Win 11 system requirements and compatibility talk

Started 6 months ago | Discussions thread
Morris0
Morris0 Forum Pro • Posts: 22,070
Re: Win 11 system requirements and compatibility talk

abelits wrote:

Austinian wrote:

Sean Nelson wrote:

CAcreeks wrote:

But as abelits says, the problem of ransomware and corrupted backups is not yet solved.

Solved, perhaps not, but the mitigation strategy is backups to media which are kept offline.

That's my preferred solution, but for ransomware specifically, there's also "Controlled folder access" available in 10 and 11.

So far that feature mostly succeeded in annoying and confusing users.

When ransomware taken over the computer, the computer should be considered compromised, and the goal should be to recover as much data as possible and reinstall the system as soon as possible. Backup devices and NAS are in the best position to track changes and roll back everything suspicious because their firmware is isolated, and it can remain safe even if the rest of the computer or network is taken over. That, of course, requires them to implement automatic snapshots and incremental change tracking independently from hosts (and therefore they would have to provide much more space) and have firmware that is more secure than whatever is connected to them.
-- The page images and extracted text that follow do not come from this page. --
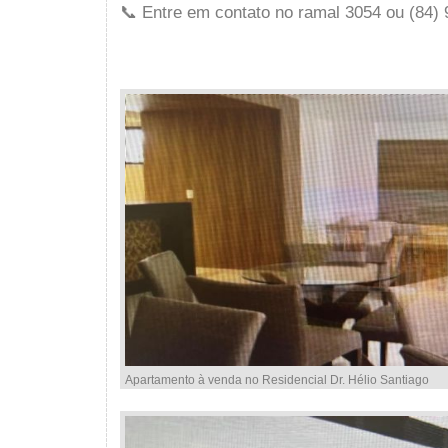
📞 Entre em contato no ramal 3054 ou (84)
Apartamento à venda no Residencial Dr. Hélio Santiago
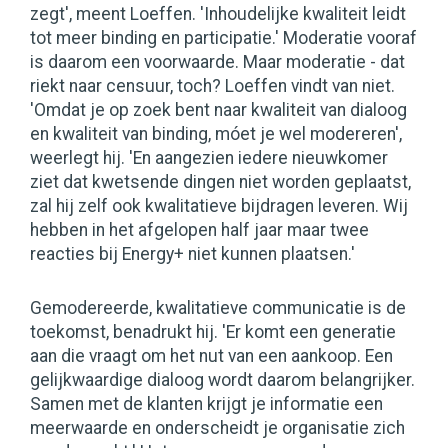
zegt', meent Loeffen. 'Inhoudelijke kwaliteit leidt
tot meer binding en participatie.' Moderatie vooraf
is daarom een voorwaarde. Maar moderatie - dat
riekt naar censuur, toch? Loeffen vindt van niet.
'Omdat je op zoek bent naar kwaliteit van dialoog
en kwaliteit van binding, móet je wel modereren',
weerlegt hij. 'En aangezien iedere nieuwkomer
ziet dat kwetsende dingen niet worden geplaatst,
zal hij zelf ook kwalitatieve bijdragen leveren. Wij
hebben in het afgelopen half jaar maar twee
reacties bij Energy+ niet kunnen plaatsen.'
Gemodereerde, kwalitatieve communicatie is de
toekomst, benadrukt hij. 'Er komt een generatie
aan die vraagt om het nut van een aankoop. Een
gelijkwaardige dialoog wordt daarom belangrijker.
Samen met de klanten krijgt je informatie een
meerwaarde en onderscheidt je organisatie zich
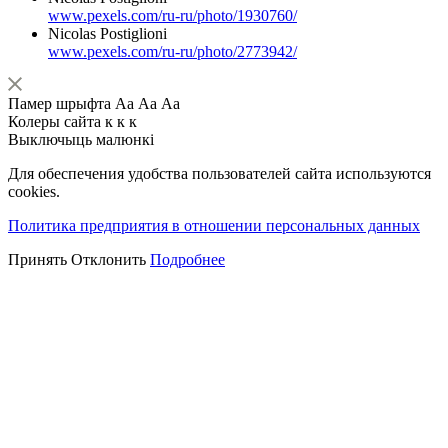
www.pexels.com/ru-ru/photo/1930760/
Nicolas Postiglioni
www.pexels.com/ru-ru/photo/2773942/
Памер шрыфта
Аа
Аа
Аа
Колеры сайта
к
к
к
Выключыць малюнкі
Для обеспечения удобства пользователей сайта используются
cookies.
Политика предприятия в отношении персональных данных
Принять
Отклонить
Подробнее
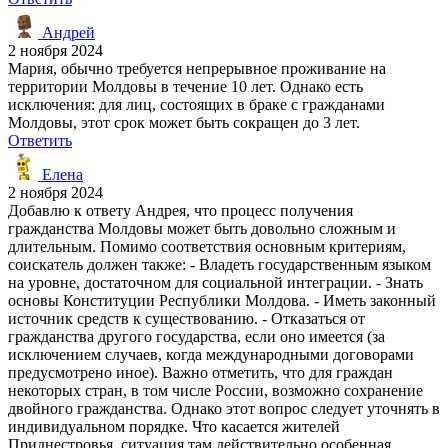
Андрей
2 ноября 2024
Мария, обычно требуется непрерывное проживание на
территории Молдовы в течение 10 лет. Однако есть
исключения: для лиц, состоящих в браке с гражданами
Молдовы, этот срок может быть сокращен до 3 лет.
Ответить
Елена
2 ноября 2024
Добавлю к ответу Андрея, что процесс получения
гражданства Молдовы может быть довольно сложным и
длительным. Помимо соответствия основным критериям,
соискатель должен также: - Владеть государственным языком
на уровне, достаточном для социальной интеграции. - Знать
основы Конституции Республики Молдова. - Иметь законный
источник средств к существованию. - Отказаться от
гражданства другого государства, если оно имеется (за
исключением случаев, когда международными договорами
предусмотрено иное). Важно отметить, что для граждан
некоторых стран, в том числе России, возможно сохранение
двойного гражданства. Однако этот вопрос следует уточнять в
индивидуальном порядке. Что касается жителей
Приднестровья, ситуация там действительно особенная.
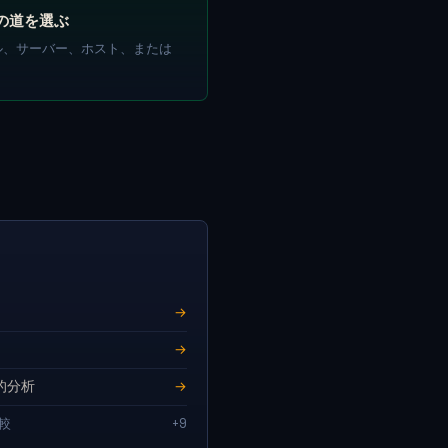
の道を選ぶ
ル、サーバー、ホスト、または
→
→
観的分析
→
比較
+9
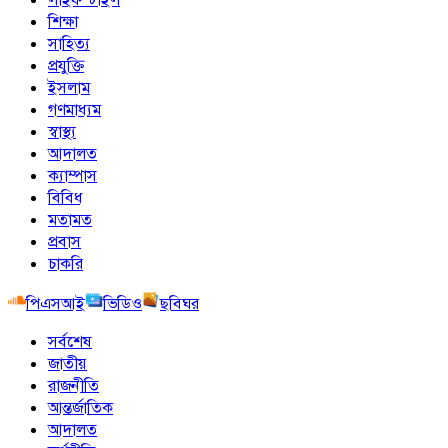
শিক্ষা
সাহিত্য
প্রযুক্তি
ইসলাম
গণমাধ্যম
স্বাস্থ্য
আদালত
ক্যাম্পাস
বিবিধ
মতামত
প্রবাস
চাকরি
পিএসআই
ভিডিও
ছবিঘর
সর্বশেষ
জাতীয়
রাজনীতি
আন্তর্জাতিক
আদালত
Automatically tracked and instantly accessible filesystem history was implemented on NetApp NAS in early 90's, and yet now, three decades later, there is neither a usable standard for it, nor any implementation available to consumers. Companies now don't like those features because it's slow and requires large amount of storage, however they also have better security and backups. Consumers and small businesses (and apparently medium businesses, too, judging by recent events) can't follow the same path -- enterprise backup systems cost an arm and a leg, and are supposed to be operated by a whole team of technicians, so NAS with those features make more sense.
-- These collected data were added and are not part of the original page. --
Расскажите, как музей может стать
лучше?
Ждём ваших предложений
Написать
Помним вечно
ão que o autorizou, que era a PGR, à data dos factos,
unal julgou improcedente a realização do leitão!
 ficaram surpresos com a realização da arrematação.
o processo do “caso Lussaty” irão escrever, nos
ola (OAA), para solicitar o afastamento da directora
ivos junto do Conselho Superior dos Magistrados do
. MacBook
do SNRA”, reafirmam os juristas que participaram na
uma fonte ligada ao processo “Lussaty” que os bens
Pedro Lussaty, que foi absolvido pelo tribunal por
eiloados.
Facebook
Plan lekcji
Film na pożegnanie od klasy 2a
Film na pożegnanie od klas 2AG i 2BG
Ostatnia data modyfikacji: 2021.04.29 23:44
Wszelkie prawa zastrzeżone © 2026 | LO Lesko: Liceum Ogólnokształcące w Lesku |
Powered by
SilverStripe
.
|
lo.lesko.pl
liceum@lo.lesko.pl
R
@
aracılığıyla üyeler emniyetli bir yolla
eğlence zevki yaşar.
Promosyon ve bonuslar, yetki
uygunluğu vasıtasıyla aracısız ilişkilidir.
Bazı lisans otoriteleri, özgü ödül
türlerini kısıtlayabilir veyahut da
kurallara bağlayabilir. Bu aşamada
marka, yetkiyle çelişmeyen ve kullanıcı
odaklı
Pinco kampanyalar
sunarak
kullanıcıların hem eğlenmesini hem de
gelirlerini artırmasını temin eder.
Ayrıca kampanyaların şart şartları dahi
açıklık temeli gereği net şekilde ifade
Having had the Data Center Teams reporting to me at a large college, I can easily say that that approach using enterprise class systems works incredibly well.  In the rare instance that a department was compromised, our help desk told them to reboot from the network and chose load Windows 10 from the menu.  At the same time there network shares were restored and by the time there computers were up the files were back and they logged on and were were they were when they left work the day before.  Then we looked through the email on our exchange server and found out who fell for the fishing email.  The entire department was sent to security awareness training again and the department head made aware of who had been the victim (person in error).  We stopped most of the fishing emails at our firewall, email gateway, or desktop AV yet some still slips through.  It's almost always fishing emails or porn sites.